Assignment: Please set down every line of the records below exactly, without the pictures.

Stored items:
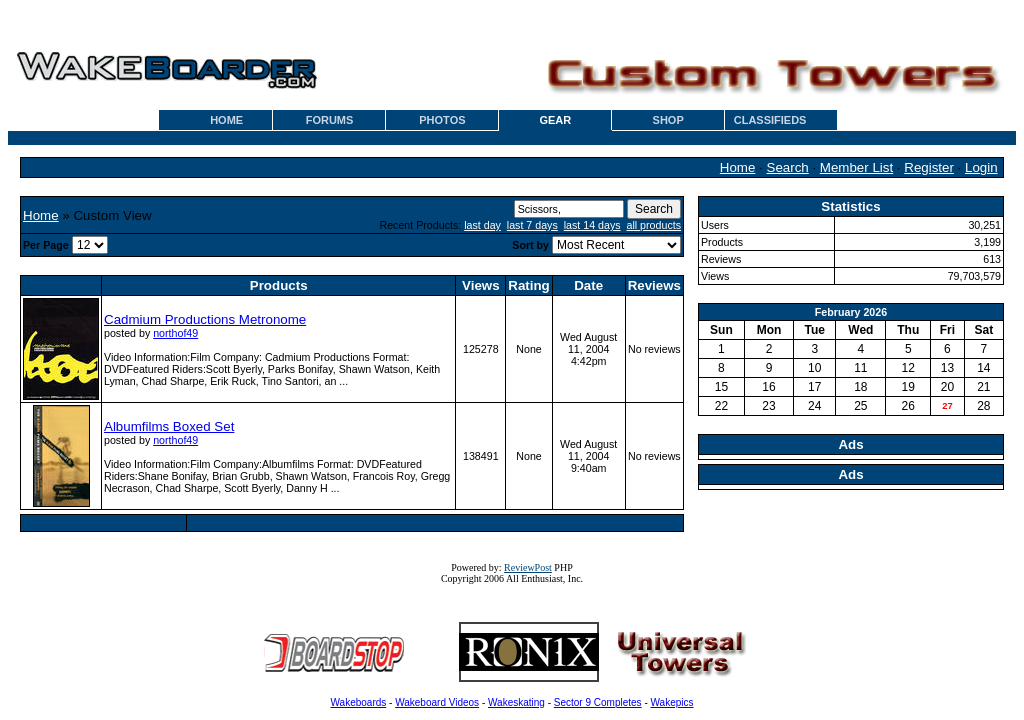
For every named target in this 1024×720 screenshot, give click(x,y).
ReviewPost (528, 567)
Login (981, 167)
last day (482, 225)
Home (738, 167)
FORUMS (330, 120)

Final answer:
For every named target in this 1024×720 screenshot, give click(x,y).
ReviewPost (528, 567)
Login (981, 167)
last day (482, 225)
Home (738, 167)
FORUMS (330, 120)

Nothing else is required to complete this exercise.